Posted by Censor Librorum on Jul 21, 2006 | Categories: Lesbian in a Catholic Sort of Way

This week I had the joy, the privilege, really, to hear Benjamin Bagby perform the epic poem, Beowulf, at the Lincoln Center Festival. It is the way I most enjoy hearing a good story told–improvised by the teller so that it is created, not recited. The subtle nuances of voice and gesture are as much a part of the story as the outline of the tale. Priests that are good homilists do much the same thing–they entertain as well as enlighten. They invite us to partake in a shared heritage in which we already know the story, but in revealing a new detail or subtle twist, the story becomes new in each retelling.

I also enjoyed the fusion of Christian and heathen in this thousand year old Anglo-Saxon poem. I enjoyed it, because it speaks to me of what I am–heathen and Christian in blood and bone, memory and archetype. Christianity rooted well in Europe because it co-opted the legends, the sacred places, seasonal celebrations, folk beliefs and the values and ideals of the heathen populace. Wisely, Christianity adapted to people it wished to win over.

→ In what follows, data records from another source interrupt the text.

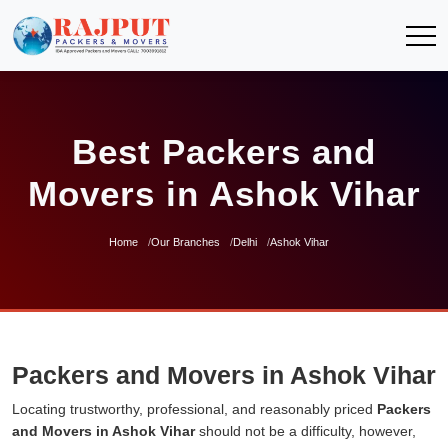
Best Packers and
Movers in Ashok Vihar
Home
Our Branches
Delhi
Ashok Vihar
Packers and Movers in Ashok Vihar
Locating trustworthy, professional, and reasonably priced
Packers
and Movers in Ashok Vihar
should not be a difficulty, however,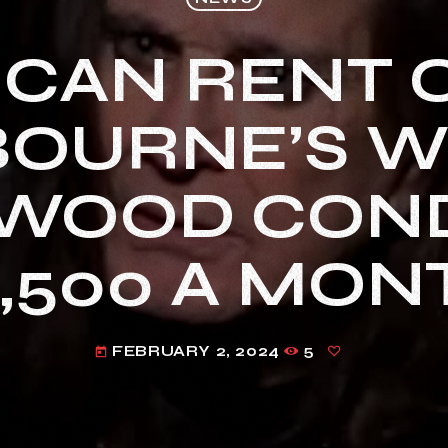
 CAN RENT 
BOURNE’S W
WOOD CON
9,500 A MON
FEBRUARY 2, 2024
5
today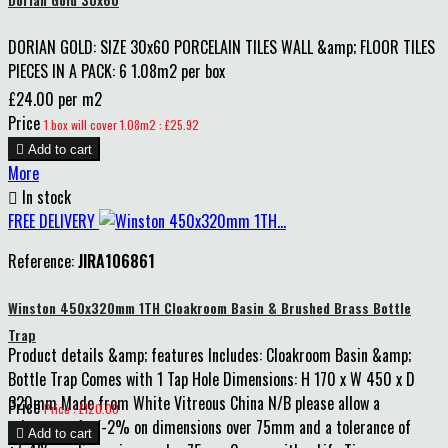
DORIAN GOLD: SIZE 30x60 PORCELAIN TILES WALL &amp; FLOOR TILES
PIECES IN A PACK: 6 1.08m2 per box
£24.00 per m2
Price
1 box will cover 1.08m2 : £25.92

Add to cart
More

In stock
FREE DELIVERY
Reference:
JIRA106861
Winston 450x320mm 1TH Cloakroom Basin & Brushed Brass Bottle
Trap
Product details &amp; features Includes: Cloakroom Basin &amp;
Bottle Trap Comes with 1 Tap Hole Dimensions: H 170 x W 450 x D
320mm Made from White Vitreous China N/B please allow a
Price
Price : £120.00
tolerance of +/-2% on dimensions over 75mm and a tolerance of

Add to cart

The story of Beowulf and Grendel can be heard on many levels: the battle between descendents of Cain and Abel; terror and courage, good and evil, and finally, the complex interplay of all these things and more. The dark shadows, the demons that glide along the wall can be felt and feared as much now as in the early 11th century when the poem was first set down. We fear and despise the monster, Grendel, but also feel an unwilling compassion as well. He attacks the Heorot, the royal hall, because in his loneliness he cannot bear the sound of human gaiety.

Like Beowulf, each listener needs to decide how to met Grendel. Abandon the hall? Plot to kill with our bare hands? Let others act for us? How do we handle our impulses to hurt what we resent? And how can we avoid killing something we fear?